Par jugement du 13 janvier 1997, le Tribunal de Commerce de Paris :
- a condamné la société Cursus Vidéo à payer à la SARL Infotax :
* la somme de 40 000 F à titre de réparation du préjudice subi du fait de la résiliation de la convention liant les parties,
* la somme de 100 000 F à titre de dommages et intérêts pour concurrence déloyale,
* une indemnité de 10 000 F sur le fondement de l'article 700 du NCPC,
- a fait défense à cette société de produire ou diffuser les vidéogrammes intitulés Novell Netware 3.11 Administrer et Novell Netware 3.12 Présentation,
- a interdit la vente de ces vidéogrammes dans le mois de la signification du jugement sous astreinte de 1000 F par infraction constatée
- a dit qu'il n'y a lieu à l'examen des autres moyens soulevés par les parties et rejeté les demandes plus amples ou contraires au dispositif.

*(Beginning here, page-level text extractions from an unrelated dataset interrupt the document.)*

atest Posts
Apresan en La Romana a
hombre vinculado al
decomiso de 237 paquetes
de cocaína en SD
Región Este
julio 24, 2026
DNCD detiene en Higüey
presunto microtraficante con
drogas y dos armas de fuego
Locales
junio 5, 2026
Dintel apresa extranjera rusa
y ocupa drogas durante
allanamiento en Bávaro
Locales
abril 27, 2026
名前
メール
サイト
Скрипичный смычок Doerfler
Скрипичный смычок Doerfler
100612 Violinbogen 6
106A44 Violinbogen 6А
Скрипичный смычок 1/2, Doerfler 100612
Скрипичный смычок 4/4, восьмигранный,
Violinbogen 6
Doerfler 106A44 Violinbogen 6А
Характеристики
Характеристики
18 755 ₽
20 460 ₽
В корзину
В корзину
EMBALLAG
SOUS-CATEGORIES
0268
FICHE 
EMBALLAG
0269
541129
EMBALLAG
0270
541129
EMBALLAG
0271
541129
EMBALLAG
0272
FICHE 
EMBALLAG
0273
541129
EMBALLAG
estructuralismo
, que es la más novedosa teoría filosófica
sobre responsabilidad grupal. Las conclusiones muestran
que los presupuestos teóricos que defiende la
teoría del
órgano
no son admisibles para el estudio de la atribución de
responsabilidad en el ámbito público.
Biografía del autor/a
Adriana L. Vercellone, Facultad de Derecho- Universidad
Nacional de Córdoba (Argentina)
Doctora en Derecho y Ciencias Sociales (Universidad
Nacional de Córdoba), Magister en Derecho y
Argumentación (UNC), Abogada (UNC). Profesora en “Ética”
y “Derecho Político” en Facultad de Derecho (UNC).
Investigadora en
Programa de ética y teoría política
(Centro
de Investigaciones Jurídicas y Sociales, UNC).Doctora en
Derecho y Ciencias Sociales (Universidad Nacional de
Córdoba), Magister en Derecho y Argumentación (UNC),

Le 1er mars 1997, la SARL Infotax a fait signifier cette décision à la société Cursus Vidéo, qui a été mise en liquidation judiciaire par jugement du Tribunal de Commerce de Paris du 1er avril 1997, à la suite de la déclaration de la cessation des paiements faite par son gérant Jean-Christophe Velon le 14 mars 1997.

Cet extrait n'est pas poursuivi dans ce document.